FGF-1 and TGF-β1 concentration after PAM treatment
To investigate if PAM inhibits cancer cell growth by affecting FGF-1 and TGF-β1, CL1–5 cells were cocultured with CAF cells and treated with PAM. Then 2 × 105 CL1–5 cells were cultured individually or cocultured with 1.5 × 105 CAF cells in a 24-well plate with polycarbonate cell culture inserts (Nunc, Thermo Fisher Scientific, USA). The individually cultured and cocultured cells were then treated with PRMI medium and PAM for 2 h. After replacing the medium and allowing another day of culturing, the FGF-1 and TGF-β1 concentration in conditioned medium was measured using a human FGF-1 ELISA kit (Thermo Fisher Scientific) and TGF β1 human/mouse uncoated ELISA kit (Invitrogen, Thermo Fisher Scientific, USA), respectively, via colorimetric reactions.
We analyzed the differences between two groups using Student’s t test and the differences are considered to be statistically significant when P < 0.05.
OES of free NTAPPJ
The species in the postdischarge region of the free NTAPPJ and at the NTAPPJ–medium interface was analyzed based on the measured OES (Fig. 2). The spectrum revealed the emission intensities of RONS, including ·OH radicals, N2, and N2+, and of the activated Ar from working gas. The intensity of the ·OH-radical emission was significantly enhanced on the liquid surface, which might have been due to the dissociation of water molecules.

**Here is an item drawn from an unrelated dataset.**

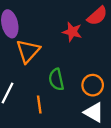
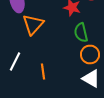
green semicircle: (56, 79) -> (81, 32), moved

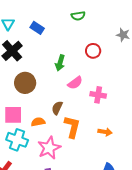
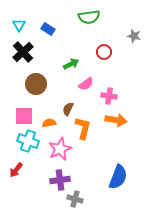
green semicircle: (78, 16) -> (89, 17), size x1.5
green arrow: (60, 63) -> (71, 64), turned -133
orange arrow: (105, 132) -> (116, 120), moved, size x1.5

Measurement of RONS in solutions
Numerous studies have demonstrated that plasma exposure is effective at inducing apoptosis in a broad range of cancer cells while exerting only minor effects on normal cells43,44. The main factors underlying these effects are considered to be RONS such as ·OH radicals and ONOO–45. It is particularly interesting that indirectly treating cancer cells with PAM reportedly has similar effects to direct plasma treatments46,47, which may broaden the therapeutic application of plasma for therapies in the body. We therefore measured the concentrations of RONS in PAM in an attempt to understand the effects of the RONS dosage.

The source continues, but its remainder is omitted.